Best in Show

(USA 2000)

“We met at Starbucks. Not at the same Starbucks, but we saw each other at different Starbucks across the street from each other.”

— Meg Swan

I’m an enthusiastic fan of sharp, quirky humor; the more biting, the better. I love stuff like Monty Python, Kids in the Hall, Strangers with Candy, The Office, Little Britain, and of course Christopher Guest’s This is Spinal Tap, one of my favorite not to mention most quoted films.

Best in Show, another “mockumentary” like the ones Guest has become known for, is right up my alley. It pokes fun at a culture many no doubt find strange: dog shows. Woof!

Best in Show follows five canines and their owners as they prepare for and travel to a dog competition, the Mayflower Kennel Club Dog Show — that title is perfect! — in Philadelphia. The characters are awesome and the situations they get into are fun. The cast, which includes then-minor stars like Jane Lynch and Jennifer Coolidge who would go on to bigger things, is stellar. Guest and Eugene Levy’s screenplay is deliciously mean. This is all good.

Unfortunately, I didn’t love it. I saw Best in Show a long while back, but this time it just didn’t strike me as funny as I remember it. I don’t know what it was — I had a long week and I had to travel the next morning, so maybe that explains why I wasn’t feeling it. Maybe it was the martinis. One of these days, I’ll give Best in Show another chance to redeem itself.

With Fred Willard, Eugene Levy, Catherine O’Hara, Parker Posey, Jay Brazeau, John Michael Higgins, Michael McKean, Michael Hitchcock, Christopher Guest, Ed Begley Jr., Beatrice the Weimaraner, Winky the Norwich Terrier, Hubert the Bloodhound, Miss Agnes the Shih Tzu, Tyrone the Shih Tzu, Rhapsody in White the Standard Poodle

Production: Castle Rock Entertainment

Distribution: Warner Brothers

90 minutes
Rated PG-13

(iTunes rental) C-

Don Verdean

(USA 2015)

Some movies are hilarious and even endearing because of their silliness. Take, for example, Napoleon Dynamite by Jared and Jerusha Hess. Other movies are just plain stupid. Don Verdean, also written by Team Hess and directed by Jared, is the latter. Too bad, because the premise has potential: Verdean (Sam Rockwell) is a “biblical archeologist” hellbent on proving Christianity—apparently through science. When he accepts a patronage of sorts from aggressive Tony Lazarus (Danny McBride), founder of an evangelical church named after himself, Verdean is slowly sucked into a big fat lie that spirals out of control. He goes along with it for the purported not to mention dubious aim of “inspiring” faith. Needless to say, things get sticky.

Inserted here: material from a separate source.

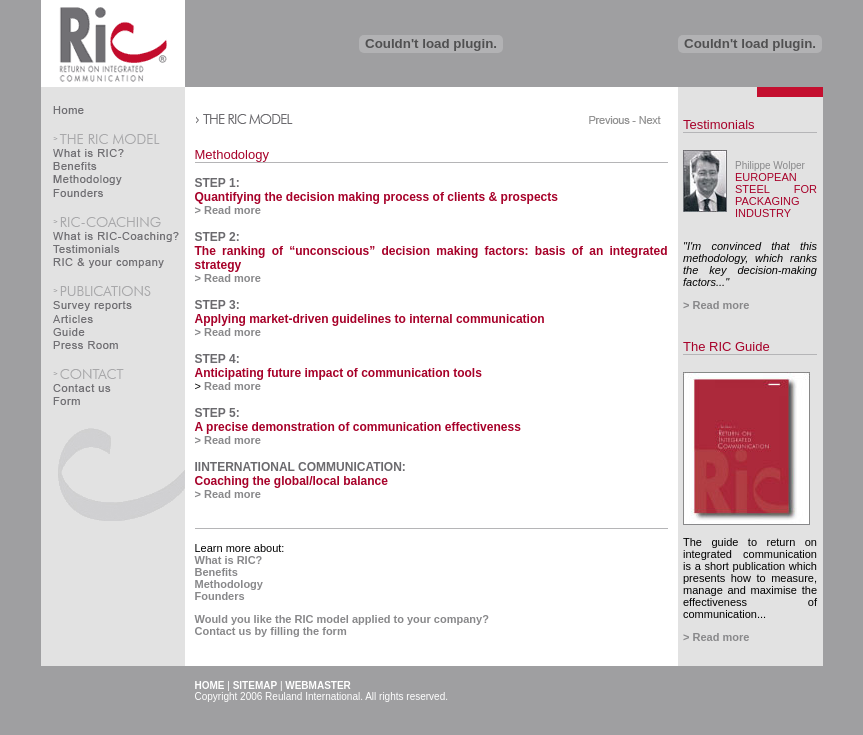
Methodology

There are some funny moments here, like an Israeli police officer (Yaniv Moyal) reading Verdean the riot act for digging in the desert without a permit; a cringeworthy date between Verdean’s assistant, Carol (Amy Ryan), and his Israeli guide, Boax (Jemaine Clement); and ex-hooker Mrs. Lazarus (Leslie Bibb) performing an outrageous ditty about not ending up like Lot’s wife. Ryan plays Carol with the right balance of sweetness and tragedy, and Will Forte as Pastor Fontaine, former Satan worshipper and Lazarus’s nemesis, is a breath of comic fresh air. Everything else– the story, the execution, even the acting– falls flat. Clement is a terrible Jew, and his weird French-sounding accent is fucking annoying. The jokes are not funny, the characters are tiresome, and the story gets old fast. Don Verdean feels like a lame ripoff of Christopher Guest (Waiting for Guffman, Best in Show). Easter mass is more entertaining than this. Yawn.